Entries shown
○ ○ ○

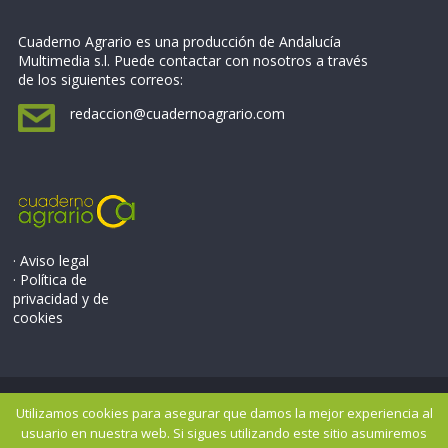
Cuaderno Agrario es una producción de Andalucía
Multimedia s.l. Puede contactar con nosotros a través
de los siguientes correos:
redaccion@cuadernoagrario.com
· Aviso legal
· Política de
privacidad y de
cookies
Copyright © 2026
Cuaderno Agrario
. Todos los derechos
Utilizamos cookies para asegurar que damos la mejor experiencia al
reservados..
usuario en nuestra web. Si sigues utilizando este sitio asumiremos
Tema: ColorMag por
ThemeGrill
. Potenciado por
WordPress
.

○ ○ ○

Exercise requirements
Answer with one number only: how many lines of the entries above include the word "cookies"?

Output of the exercise
2